*Assignment*.
Could you give back exactly the lines below from the one with "TRAVERSE COUNTIES" through the one with "It’s not just", without a single picture?

*Recorded information*.
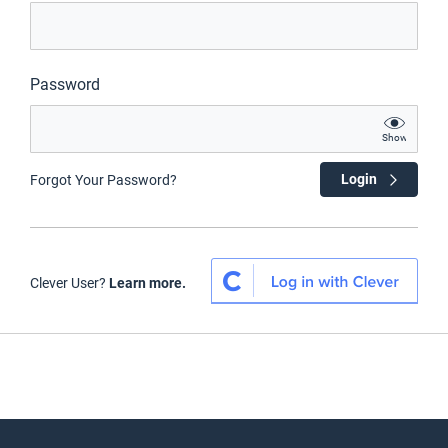
Password
Show
Login
Forgot Your Password?
Clever User?
Learn more.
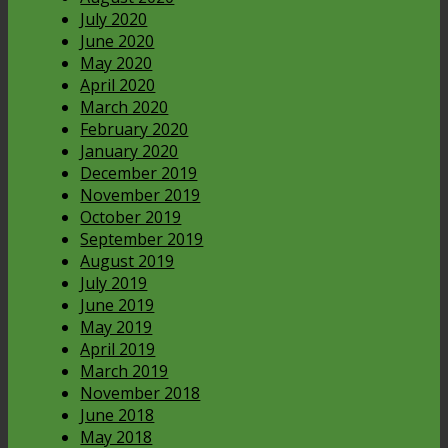
July 2020
June 2020
May 2020
April 2020
March 2020
February 2020
January 2020
December 2019
November 2019
October 2019
September 2019
August 2019
July 2019
June 2019
May 2019
April 2019
March 2019
November 2018
June 2018
May 2018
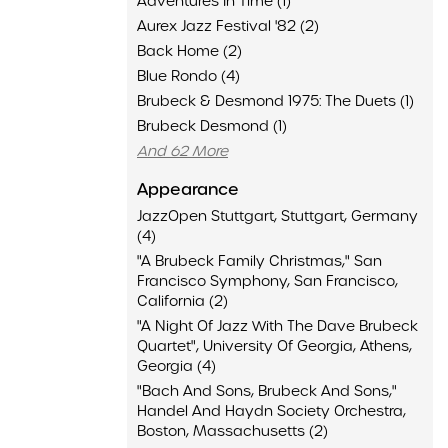
Adventures In Time (1)
Aurex Jazz Festival '82 (2)
Back Home (2)
Blue Rondo (4)
Brubeck & Desmond 1975: The Duets (1)
Brubeck Desmond (1)
And 62 More
Appearance
JazzOpen Stuttgart, Stuttgart, Germany
(4)
"A Brubeck Family Christmas," San
Francisco Symphony, San Francisco,
California (2)
"A Night Of Jazz With The Dave Brubeck
Quartet", University Of Georgia, Athens,
Georgia (4)
"Bach And Sons, Brubeck And Sons,"
Handel And Haydn Society Orchestra,
Boston, Massachusetts (2)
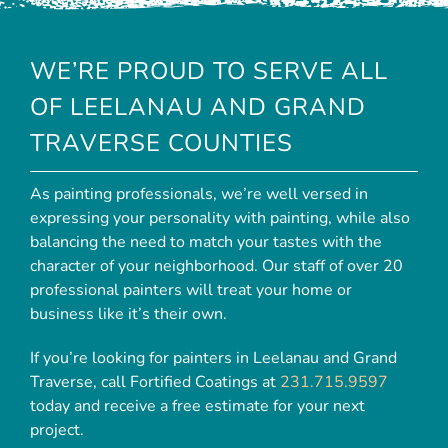
WE’RE PROUD TO SERVE ALL
OF LEELANAU AND GRAND
TRAVERSE COUNTIES
As painting professionals, we’re well versed in
expressing your personality with painting, while also
balancing the need to match your tastes with the
character of your neighborhood. Our staff of over 20
professional painters will treat your home or
business like it’s their own.
If you’re looking for painters in Leelanau and Grand
Traverse, call Fortified Coatings at
231.715.9597
today and receive a free estimate for your next
project.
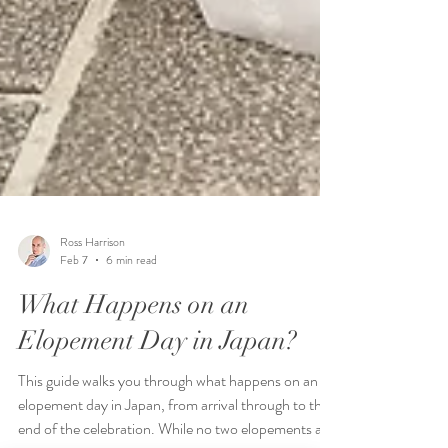
Ross Harrison
Feb 7
6 min read
What Happens on an
Elopement Day in Japan?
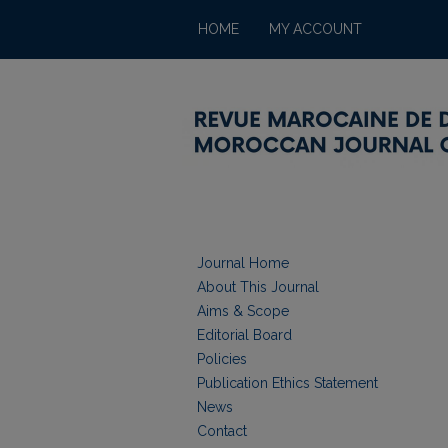
HOME
MY ACCOUNT
Journal Home
About This Journal
Aims & Scope
Editorial Board
Policies
Publication Ethics Statement
News
Contact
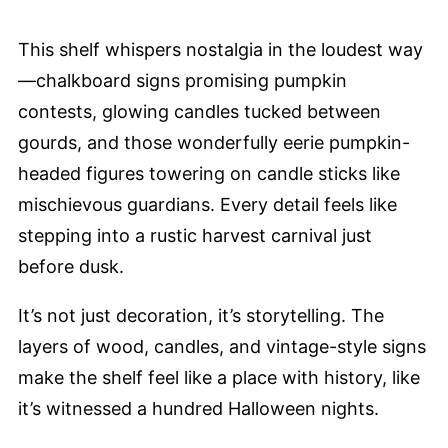
This shelf whispers nostalgia in the loudest way
—chalkboard signs promising pumpkin
contests, glowing candles tucked between
gourds, and those wonderfully eerie pumpkin-
headed figures towering on candle sticks like
mischievous guardians. Every detail feels like
stepping into a rustic harvest carnival just
before dusk.
It’s not just decoration, it’s storytelling. The
layers of wood, candles, and vintage-style signs
make the shelf feel like a place with history, like
it’s witnessed a hundred Halloween nights.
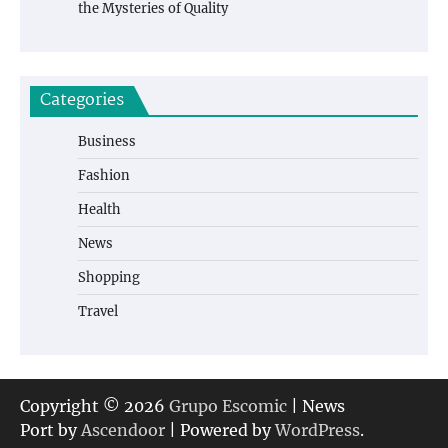
the Mysteries of Quality
Categories
Business
Fashion
Health
News
Shopping
Travel
Copyright © 2026
Grupo Escomic
| News
Port by
Ascendoor
| Powered by
WordPress
.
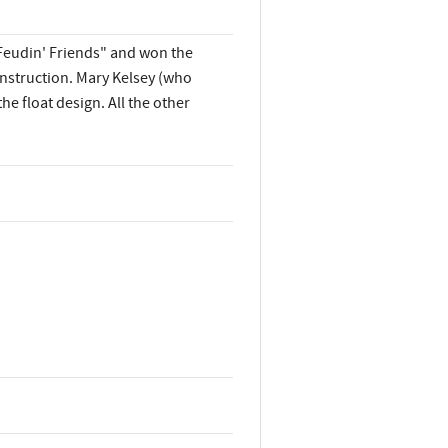
Feudin' Friends" and won the
onstruction. Mary Kelsey (who
he float design. All the other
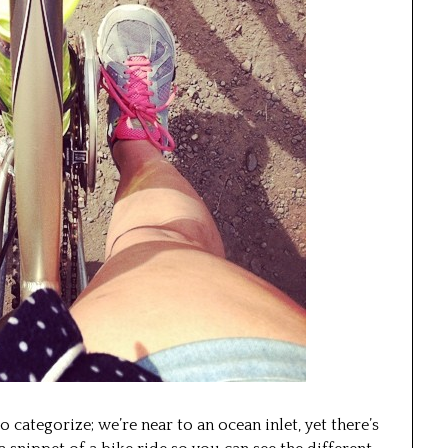
o categorize; we’re near to an ocean inlet, yet there’s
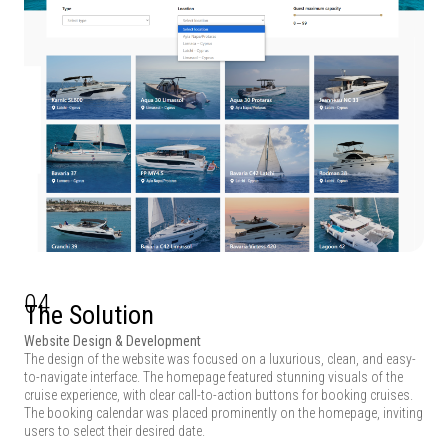
04
The Solution
Website Design & Development
The design of the website was focused on a luxurious, clean, and easy-
to-navigate interface. The homepage featured stunning visuals of the
cruise experience, with clear call-to-action buttons for booking cruises.
The booking calendar was placed prominently on the homepage, inviting
users to select their desired date.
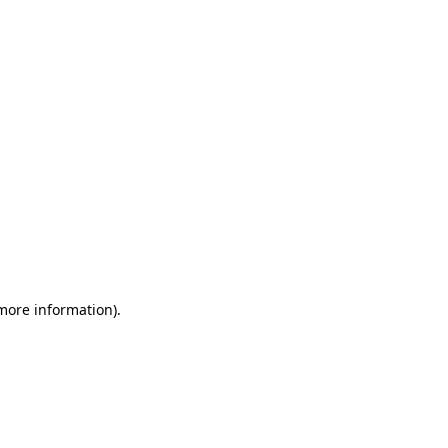
 more information)
.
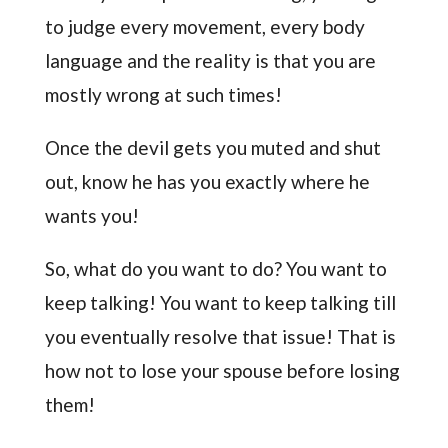
to judge every movement, every body
language and the reality is that you are
mostly wrong at such times!
Once the devil gets you muted and shut
out, know he has you exactly where he
wants you!
So, what do you want to do? You want to
keep talking! You want to keep talking till
you eventually resolve that issue! That is
how not to lose your spouse before losing
them!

*Solved exercise*.
TRAVERSE COUNTIES
As painting professionals, we’re well versed in
expressing your personality with painting, while also
balancing the need to match your tastes with the
character of your neighborhood. Our staff of over 20
professional painters will treat your home or
business like it’s their own.
If you’re looking for painters in Leelanau and Grand
Traverse, call Fortified Coatings at
231.715.9597
today and receive a free estimate for your next
project.
Ross Harrison
Feb 7
6 min read
What Happens on an
Elopement Day in Japan?
HOME
MY ACCOUNT
Journal Home
About This Journal
Aims & Scope
Editorial Board
Policies
Publication Ethics Statement
News
Contact
This shelf whispers nostalgia in the loudest way
—chalkboard signs promising pumpkin
contests, glowing candles tucked between
gourds, and those wonderfully eerie pumpkin-
headed figures towering on candle sticks like
mischievous guardians. Every detail feels like
stepping into a rustic harvest carnival just
before dusk.
It’s not just decoration, it’s storytelling. The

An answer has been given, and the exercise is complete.